- Education: Economics, Journalism
- Alma mater: University of Dhaka University of London
- Occupation: Journalist

= Gaziul Hasan Khan =

Gaziul Hasan Khan (born 28 September 1946) is a Bangladeshi journalist and ex-diplomat with a long professional career in London. He is a former Chief Editor and managing director of the National News Agency Bangladesh Sangbad Sangstha. He was awarded the Ekushey Padak (second-highest national civilian award) in 2006 by the Government of Bangladesh for his contributions to journalism. He also served as a Minister in charge of Press and Information at the Embassy of Bangladesh in Washington DC, United States.
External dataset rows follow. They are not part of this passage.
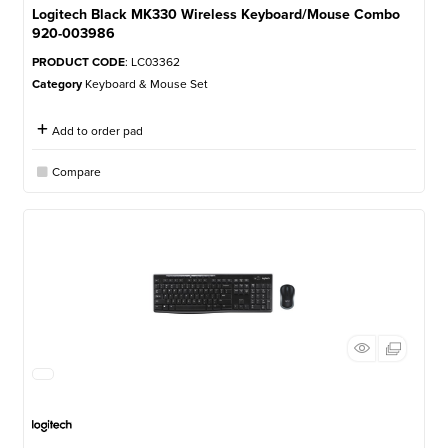
Logitech Black MK330 Wireless Keyboard/Mouse Combo
920-003986
PRODUCT CODE
: LC03362
Category
Keyboard & Mouse Set
Add to order pad
Compare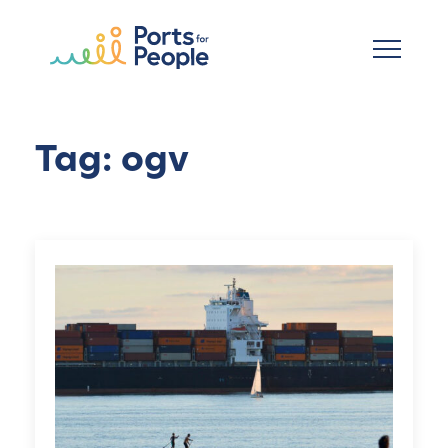
Skip to main content
Tag: ogv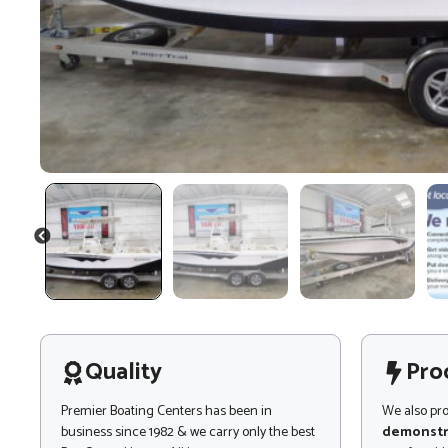
PREVIOUS
Quality
Pro
Premier Boating Centers has been in
We also pr
business since 1982 & we carry only the best
demonstr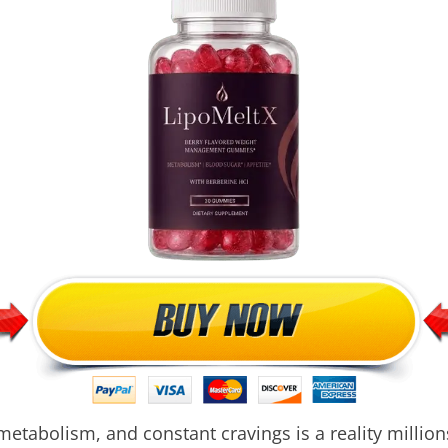
metabolism, and constant cravings is a reality million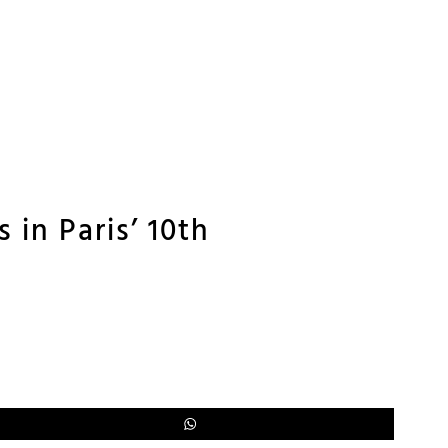
 in Paris’ 10th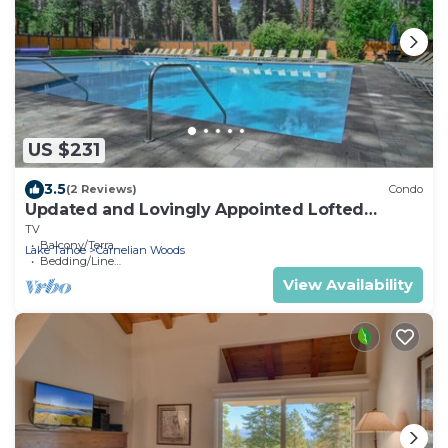
US $231
3.5
(2 Reviews)
Condo
Updated and Lovingly Appointed Lofted
Townhome
TV
Balcony/Terrace
Lake Tahoe
Carnelian Woods
Bedding/Linens
View Availability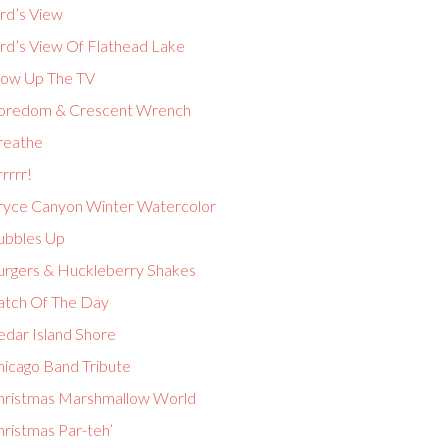
rd’s View
ird’s View Of Flathead Lake
low Up The TV
oredom & Crescent Wrench
reathe
rrrr!
ryce Canyon Winter Watercolor
ubbles Up
urgers & Huckleberry Shakes
atch Of The Day
edar Island Shore
hicago Band Tribute
hristmas Marshmallow World
hristmas Par-teh’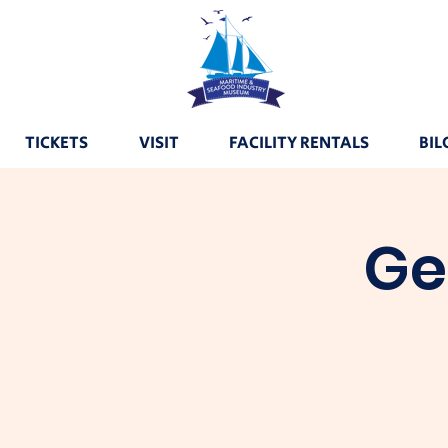
TICKETS
VISIT
FACILITY RENTALS
BIL
Ge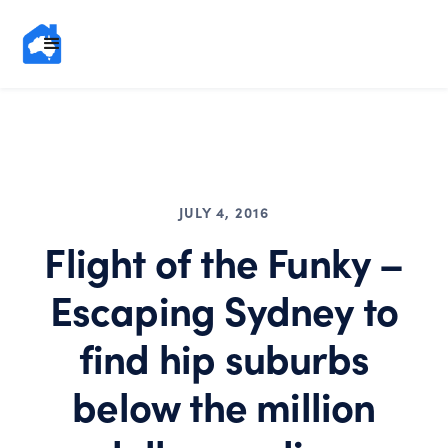
JULY 4, 2016
Flight of the Funky –
Escaping Sydney to
find hip suburbs
below the million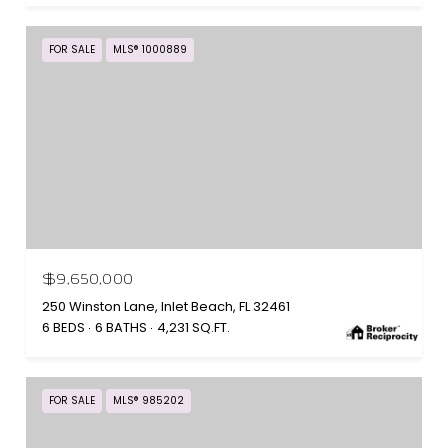
FOR SALE
MLS® 1000889
$9,650,000
250 Winston Lane, Inlet Beach, FL 32461
6 BEDS
6 BATHS
4,231 SQ.FT.
FOR SALE
MLS® 985202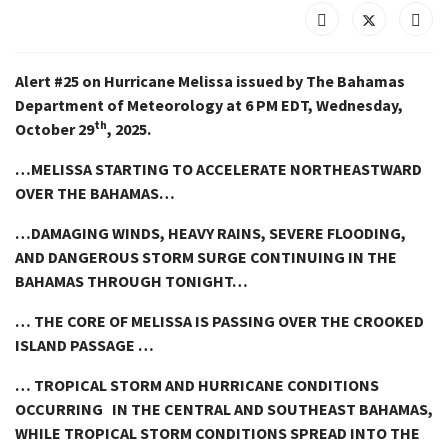
Alert #25 on Hurricane Melissa issued by The Bahamas
Department of Meteorology at 6 PM EDT, Wednesday,
th
October 29
, 2025.
…MELISSA STARTING TO ACCELERATE NORTHEASTWARD
OVER THE BAHAMAS…
…DAMAGING WINDS, HEAVY RAINS, SEVERE FLOODING,
AND DANGEROUS STORM SURGE CONTINUING IN THE
BAHAMAS THROUGH TONIGHT…
… THE CORE OF MELISSA IS PASSING OVER THE CROOKED
ISLAND PASSAGE …
… TROPICAL STORM AND HURRICANE CONDITIONS
OCCURRING IN THE CENTRAL AND SOUTHEAST BAHAMAS,
WHILE TROPICAL STORM CONDITIONS SPREAD INTO THE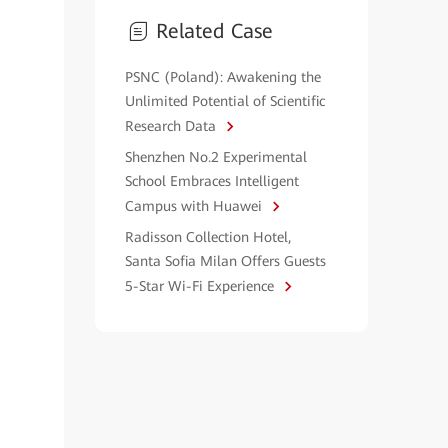
Related Case
PSNC (Poland): Awakening the
Unlimited Potential of Scientific
Research Data
Shenzhen No.2 Experimental
School Embraces Intelligent
Campus with Huawei
Radisson Collection Hotel,
Santa Sofia Milan Offers Guests
5-Star Wi-Fi Experience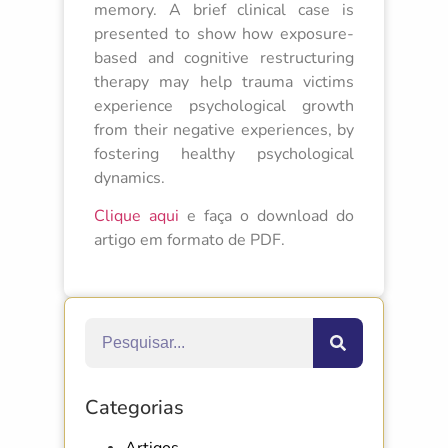
memory. A brief clinical case is
presented to show how exposure-
based and cognitive restructuring
therapy may help trauma victims
experience psychological growth
from their negative experiences, by
fostering healthy psychological
dynamics.
Clique aqui
e faça o download do
artigo em formato de PDF.
Categorias
Artigos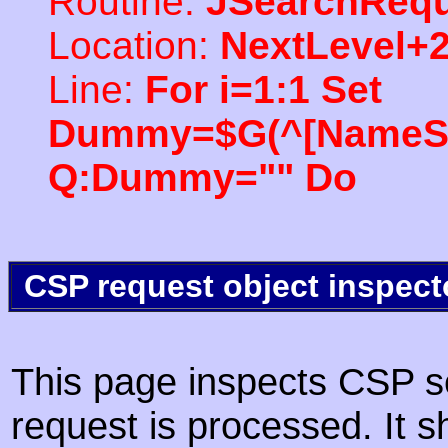
Routine:
JSearchRequ
Location:
NextLevel+
Line:
For i=1:1 Set
Dummy=$G(^[NameSpac
Q:Dummy="" Do
CSP request object inspect
This page inspects CSP s
request is processed. It s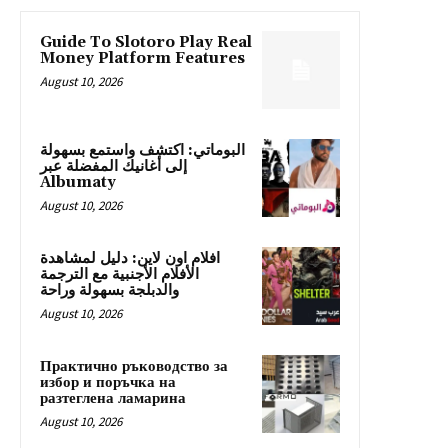
Guide To Slotoro Play Real
Money Platform Features
August 10, 2026
البوماتي: اكتشف واستمع بسهولة
إلى أغانيك المفضلة عبر
Albumaty
August 10, 2026
افلام اون لاين: دليل لمشاهدة
الأفلام الأجنبية مع الترجمة
والدبلجة بسهولة وراحة
August 10, 2026
Практично ръководство за
избор и поръчка на
разтеглена ламарина
August 10, 2026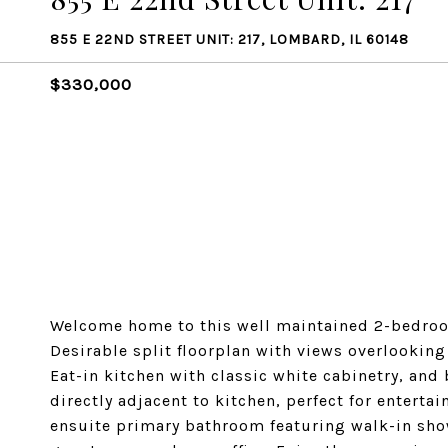
855 E 22ND STREET UNIT: 217, LOMBARD, IL 60148
$330,000
Welcome home to this well maintained 2-bedroo
Desirable split floorplan with views overlookin
Eat-in kitchen with classic white cabinetry, and
directly adjacent to kitchen, perfect for entertai
ensuite primary bathroom featuring walk-in sho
==Early life and education==
Gaziul Hasan Khan was born on 28 September 1946 in Tipperah district, Bengal Province (now Comilla District, Bangladesh). He obtained an MA in Economics and Postgraduate Diploma in Journalism from the University of Dhaka. He was a resident student of the famous Salimullah Muslim Hall. Khan took an active role in the Bangladesh Liberation War in 1971 and also participated in the programmes of the "Bangladesh Revolutionary Radio Service" (Swadhin Bangla Betar Kendro) to bolster the struggle for independence.

==Career==
Khan debuted as a staff reporter for Eastern News Agency (ENA), a now-defunct independent news service, in 1970, a year before the Bangladesh Liberation War. In 1976, he went to London with a Commonwealth scholarship to study journalism. He obtained a Higher Diploma in International Relations from the University of London. whilst working as a senior editor of 'World Times' newsmagazine (now defunct), published from London's Fleet Street from 1977 to 1979. During this period, Khan and some of his colleagues founded the Commonwealth Journalist Association (CJA). He was also a regular contributor to the BBC's overseas service during the late seventies and early eighties.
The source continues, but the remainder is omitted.